Introduction
This article is about ANSI to Unicode and Unicode to ANSI document conversion. With the presented code, you will be able to simply load or save a text document from your project in either ANSI or Unicode format.
Background
You can read the article from Chris Maunder on enabling Unicode source compiling for a project. Also, David Pritchard has an interesting article on extending CStdioFile
class to enable Unicode support when reading and writing to a file.
Using the code
You can use code fragments from this article and adjust them to your needs, or you can download a sample project and see how it deals with Unicode and ANSI files. The only thing that is important to know is that your project must define _UNICODE
flag as preprocessor directive to enable Unicode source compiling. See above articles for explanation.
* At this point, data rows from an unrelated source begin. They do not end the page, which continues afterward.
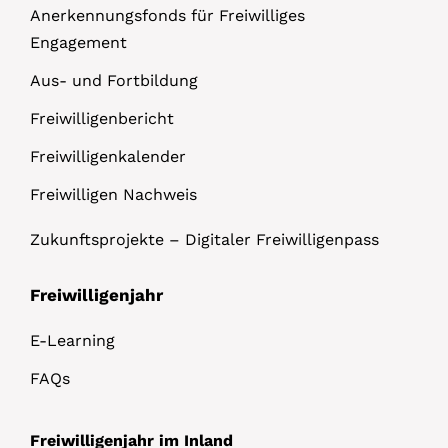
Anerkennungsfonds für Freiwilliges
Engagement
Aus- und Fortbildung
Freiwilligenbericht
Freiwilligenkalender
Freiwilligen Nachweis
Zukunftsprojekte – Digitaler Freiwilligenpass
Freiwilligenjahr
E-Learning
FAQs
Freiwilligenjahr im Inland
Loading Unicode or ANSI text document
Loading the most important thing (byte-order mask) of the Unicode text file looks like this:
_TCHAR buffer[1024];
_TCHAR bom;
CFile* pFile = new CFile();
pFile->Open( strFile, CFile::modeRead );
pFile->Read( &bom, sizeof(_TCHAR) );
pFile->Close();
If there is a byte-order mask at the beginning of the text file and its value is 0xFEFF, you certainly have a Unicode text document to worry about. So, the question is how to read it to a simple CString
object?
Follow next:
if ( bom == _TCHAR(0xFEFF ) )
{
CFile* pFile = new CFile();
pFile->Open( strFile, CFile::modeRead );
pFile->Read( &bom, sizeof(_TCHAR) );
UINT ret = pFile->Read( buffer,
_tcslen(buffer)*sizeof(_TCHAR) );
buffer[ret] = _T('\0');
pFile->Close();
strText = buffer;
int nLen = strText.GetLength();
strText = strText.Left( nLen/2 );
}
Now, you have your file in CString
object. If you are wondering what the last two lines of code do, then do know that this is the simple way to cut extra characters which appear due to double-byte encoding of Unicode text in the file stream.
But, what if your file isn't a Unicode file, that is, if the byte-order mask is not equal to 0xFEFF? Then, it is possible that you have to deal with ANSI file. I say it is possible because it doesn't mean that the file is ANSI, it may be encoded in some other way (to UTF-8 or to Unicode BIG ENDIAN or to something else).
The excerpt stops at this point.